= Beginning of Section =
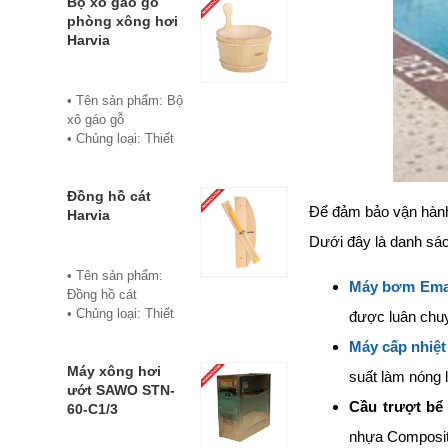
• Chủng loại: Thiết
Bộ xô gáo gỗ
tươi, đặc trưng của
bị xông hơi
phòng xông hơi
dầu sả
• Thành phần chiết
Harvia
• Thành phần hóa
xuất: lá
học chính: Citral
• Phương pháp
(Citral A và Citral B)
chiết xuất: Chưng
• Tên sản phẩm: Bộ
60- 80%
cất hơi nước
xô gáo gỗ
• Đóng chai: Lọ
• Hình thức: Chất
• Chủng loại: Thiết
10ml
lỏng
bị xông hơi
• Xuất xứ: Việt
• Màu sắc: Tinh dầu
• Thương hiệu:
Nam
có màu vàng nhạt
Harvia
Đồng hồ cát
• Đơn vị phân phối:
Để đảm bảo vận hành
• Mùi vị: Mùi chanh
• Xuất xứ: Phần
Harvia
Hoabico.
tươi, đặc trưng của
Lan
Dưới đây là danh sách
dầu sả
• Bảo hành: 12
• Thành phần hóa
tháng
• Tên sản phẩm:
Máy bơm Ema
học chính: Citral
• Đơn vị phân phối:
Đồng hồ cát
(Citral A và Citral B)
Hoabico
• Chủng loại: Thiết
được luân chuyể
60- 80%
bị xông hơi
• Đóng chai: Lọ
Máy cấp nhiệ
• Thương hiệu:
20ml
Harvia
Máy xông hơi
suất làm nóng 
• Xuất xứ: Việt
• Xuất xứ: Phần
ướt SAWO STN-
Nam
Cầu trượt bể
Lan
60-C1/3
• Đơn vị phân phối:
• Chất liệu: Gỗ cao
nhựa Composite
Hoabico.
cấp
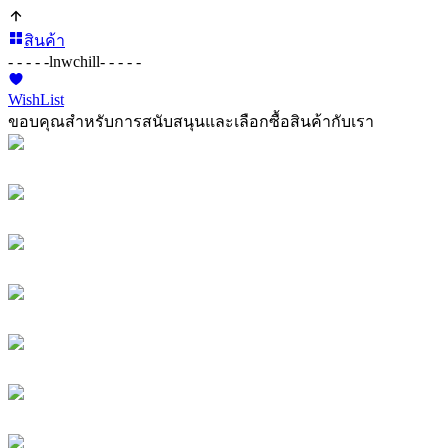
สินค้า
- - - - -
lnwchill
- - - - -
WishList
ขอบคุณสำหรับการสนับสนุนและเลือกซื้อสินค้ากับเรา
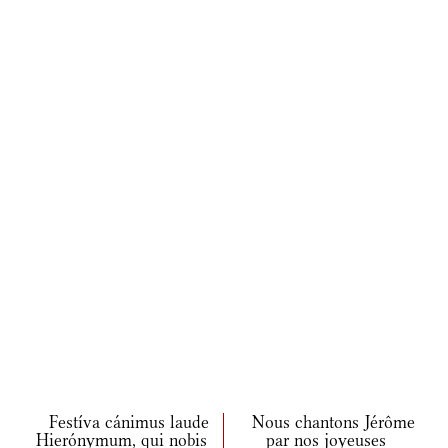
Festíva cánimus laude
Nous chantons Jérôme
Hierónymum, qui nobis
par nos joyeuses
= End of Section =
▶ EXERCISE
Only the lines from the beginning of the records up to and including the line with "ขอบคุณสำหรับกา" should appear, exactly as they are, and no pictures.

▶ RESPONSE AREA
• Chủng loại: Thiết
Bộ xô gáo gỗ
tươi, đặc trưng của
bị xông hơi
phòng xông hơi
dầu sả
• Thành phần chiết
Harvia
• Thành phần hóa
xuất: lá
học chính: Citral
• Phương pháp
(Citral A và Citral B)
chiết xuất: Chưng
• Tên sản phẩm: Bộ
60- 80%
cất hơi nước
xô gáo gỗ
• Đóng chai: Lọ
• Hình thức: Chất
• Chủng loại: Thiết
10ml
lỏng
bị xông hơi
• Xuất xứ: Việt
• Màu sắc: Tinh dầu
• Thương hiệu:
Nam
có màu vàng nhạt
Harvia
Đồng hồ cát
• Đơn vị phân phối:
Để đảm bảo vận hành
• Mùi vị: Mùi chanh
• Xuất xứ: Phần
Harvia
Hoabico.
tươi, đặc trưng của
Lan
Dưới đây là danh sách
dầu sả
• Bảo hành: 12
• Thành phần hóa
tháng
• Tên sản phẩm:
Máy bơm Ema
học chính: Citral
• Đơn vị phân phối:
Đồng hồ cát
(Citral A và Citral B)
Hoabico
• Chủng loại: Thiết
được luân chuyể
60- 80%
bị xông hơi
• Đóng chai: Lọ
Máy cấp nhiệ
• Thương hiệu:
20ml
Harvia
Máy xông hơi
suất làm nóng 
• Xuất xứ: Việt
• Xuất xứ: Phần
ướt SAWO STN-
Nam
Cầu trượt bể
Lan
60-C1/3
• Đơn vị phân phối:
• Chất liệu: Gỗ cao
nhựa Composite
Hoabico.
cấp
สินค้า
- - - - -
lnwchill
- - - - -
WishList
ขอบคุณสำหรับการสนับสนุนและเลือกซื้อสินค้ากับเรา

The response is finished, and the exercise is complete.